The Wraith was far less brutal than her sister, the Viper. She was ruthless and cruel, much like the prisoners had described the Reaper. But even she was kind enough to be human. Mercy was a thing in her vocabulary. But, the Reaper.

The Reaper was a demon, much like Kaz. She was as brutal and feral as that wicked smile full of the promise of death that she'd given Matthias back in his cell at Hellgate. He'd seen the hate in her eyes. Hate for him and for his people.

Even her weapons were wicked.
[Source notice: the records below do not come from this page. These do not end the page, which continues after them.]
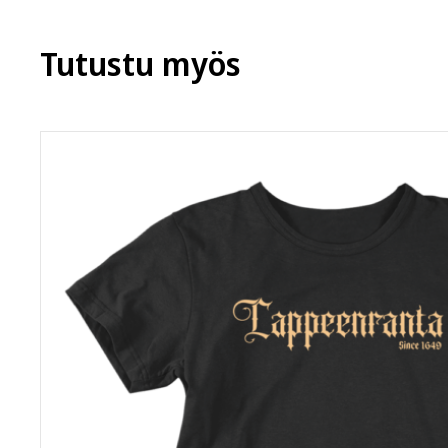
Tutustu myös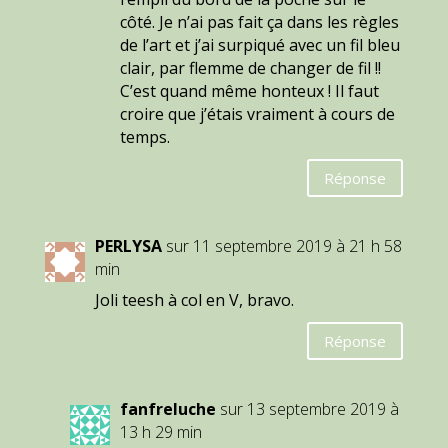
côté. Je n’ai pas fait ça dans les règles
de l’art et j’ai surpiqué avec un fil bleu
clair, par flemme de changer de fil !!
C’est quand même honteux ! Il faut
croire que j’étais vraiment à cours de
temps.
Réponse
PERLYSA
sur 11 septembre 2019 à 21 h 58
min
Joli teesh à col en V, bravo.
Réponse
fanfreluche
sur 13 septembre 2019 à
13 h 29 min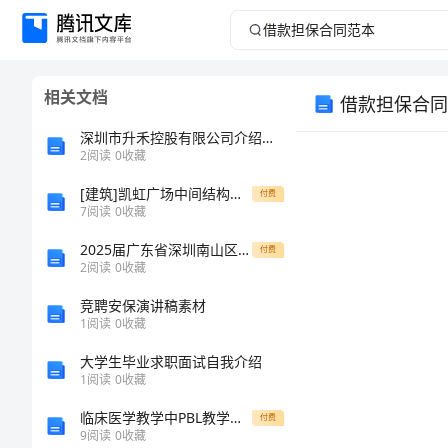
借
款
相关文档
借款担保合同
担
深圳市升禾控股有限公司介绍企业发展分析报告
保
2
阅读
0
收藏
[建筑]凯虹广场中间结构质量评估报告及监理小结
合
付费
7
阅读
0
收藏
同
2025届广东省深圳南山区五校联考八年级物理下学期期末质量跟踪监视模拟试题含解析
付费
2
阅读
0
收藏
范
竞聘安保演讲稿素材
1
阅读
0
收藏
本
大学生毕业求职面试自我介绍
借
1
阅读
0
收藏
款
临床医学教学中PBL教学法应用论文
付费
9
阅读
0
收藏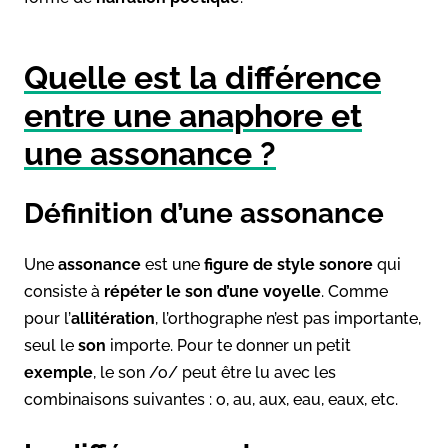
Quelle est la différence
entre une anaphore et
une assonance ?
Définition d’une assonance
Une
assonance
est une
figure de style sonore
qui
consiste à
répéter le son d’une voyelle
. Comme
pour l’
allitération
, l’orthographe n’est pas importante,
seul le
son
importe. Pour te donner un petit
exemple
, le son /o/ peut être lu avec les
combinaisons suivantes : o, au, aux, eau, eaux, etc.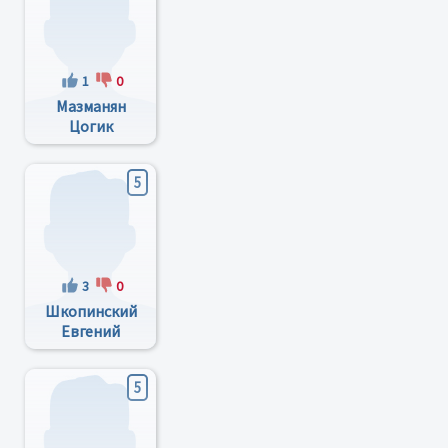
1
0
Мазманян
Цогик
Гагиковна
5
3
0
Шкопинский
Евгений
Алексеевич
5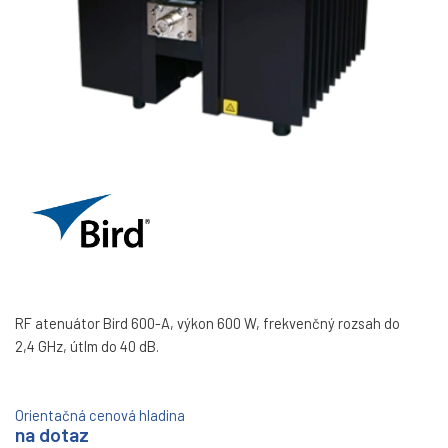
RF atenuátor Bird 600-A, výkon 600 W, frekvenčný rozsah do
2,4 GHz, útlm do 40 dB.
Orientačná cenová hladina
na dotaz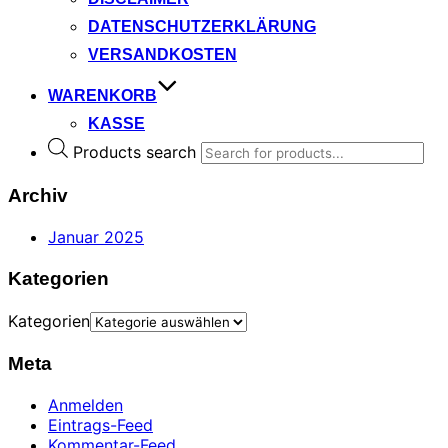
DATENSCHUTZERKLÄRUNG
VERSANDKOSTEN
WARENKORB
KASSE
Products search
Archiv
Januar 2025
Kategorien
Kategorien
Meta
Anmelden
Eintrags-Feed
Kommentar-Feed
Two jagged swords that bore the names of two Ravkan saints engraved into the blades. He'd been keen enough to see them when she'd taken them out as they were escaping.

Sankt Ilya and Sankt Kho.

She was Ravkan. Her attitude had shown that much about her. That same unnatural spunk that made Nina so...Nina.

And now this demoness and her compatriots were talking about breaking into the Ice Court, about getting Matthias to commit treason.

Again. He corrected himself. I'd be committing treason again.

He kept his eyes on Brekker. He was keenly aware of Nina watching him from the other side of the room. He could still smell her rose perfume in his nose and even his mouth; the sharp floral scent rested on his tongue as though he was tasting her.

Matthias had woken bound and tied against a chair in what looked like some kind of gambling parlour. Nina must have brought him out of the stupor she'd put him in.

She was there, along with the taller bronzed girl he suspected to be the Wraith, thin bodied and sly. Jesper, the long-limbed boy from the boat, and a boy with ruddy golden curls doodled aimlessly on a scrap of paper atop a round table made for playing cards, occasionally gnawing on his thumb.

The table was covered with a crimson cloth flocked with a repeating pattern of crows and a wheel similar to the one used in the Hellshow arena but with different markings, had been propped against a black lacquered wall.